The host swallowed. "Moving on…"
"No," Zara said, gaze piercing. "Let's stay right there."
Damon's breath stilled.
"You think I perform?" she asked.
"Yes."
"You think I chase attention?"
"Yes."
"You think I enjoy seeing men like you crumble?"
Damon's eyes flared. "Absolutely."
Zara's voice dropped to a lethal whisper.
"Then you've mistaken skill for spectacle."
Silence.
Then…
Applause from the audience.
For her.
Damon's fingers tightened on his knee.
She wasn't just brilliant.
She wasn't just fierce.
She was dangerous.
The host cleared his throat. "Mr. Huxley, do you believe your company acted ethically?"
"No," Damon said.
Everyone froze.
"What?" Zara breathed.
Damon looked directly at the camera.
Then at her.
"My company failed," he said quietly. "And Ms. Bennett was right to challenge us."
She stared at him, stunned.
He continued. "But what she doesn't understand is that the world doesn't run on justice. It runs on power. Influence. Leverage."
He tilted his head.
"And she just became part of that equation."
Zara felt heat ripple down her spine both fury and something else.
Something she didn't want to name.
The host looked terrified. "Uh… we're going to cut to commercial…"
Cameras cut.
Silence filled the studio.
Zara turned to Damon, eyes blazing. "What the hell was that?"
"A reminder," he said, voice low and intimate, "that you're not untouchable."
"And you're not untouchable either," she whispered.
Damon stepped closer, breath warm against her ear.
"No," he murmured. "But I'm inevitable."
Her pulse skipped.
She hated him.
She wanted to slap him.
And God help her…
She was aware of his breath.
His scent.
His heat.
His presence inches from hers.
This man was entirely too close.
Too confident.
Too intoxicating in ways she despised.
She forced herself to step back.
"We're done," she said.
"Not even close," he whispered.
Zara stormed backstage, ripping off her mic. Producers scrambled to praise her performance.

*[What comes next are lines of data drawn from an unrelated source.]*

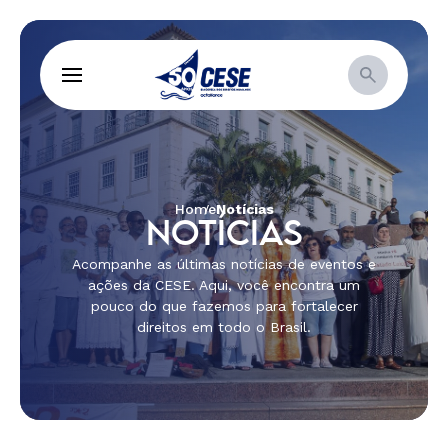
Home
Notícias
NOTÍCIAS
Acompanhe as últimas notícias de eventos e
ações da CESE. Aqui, você encontra um
pouco do que fazemos para fortalecer
direitos em todo o Brasil.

"That was legendary!" one said.
"You destroyed him!" said another.
Zara didn't bask in it.
She felt… unsettled.
Unsteady.
Damon followed moments later, calm, slow, as if he owned the studio.
His security hovered behind him, nervous.
Zara refused to look at him.
He stopped beside her anyway.
"You fight beautifully," he murmured.
She stiffened.
"That's not a compliment," she snapped.
"It wasn't one," he said softly. "It was an observation."
His voice dipped, tone shifting from antagonistic to something darker.
Something that made her breath catch.
"You think this was victory," he murmured. "But all you did was make me interested."
Her head snapped toward him.
His eyes were molten.
Focused.
Dangerously fixed on her.
"This isn't attraction," she said. "This is obsession."
He smiled slowly.
"Perhaps."
Her throat tightened.
"And do you know the problem with obsession?" she whispered.
He stepped closer, lowering his head.
"Tell me."
"It ends in ruin."
Damon's breath brushed her cheek.
"Let's find out," he whispered.
She pulled back as if burned.
He didn't chase her.
He didn't need to.
His message was clear:
The war had changed.
Turned.
Shifted shape.
This wasn't courtroom rivalry anymore.
This was something deeper.
Hotter.
More dangerous.
And neither of them knew how to stop it.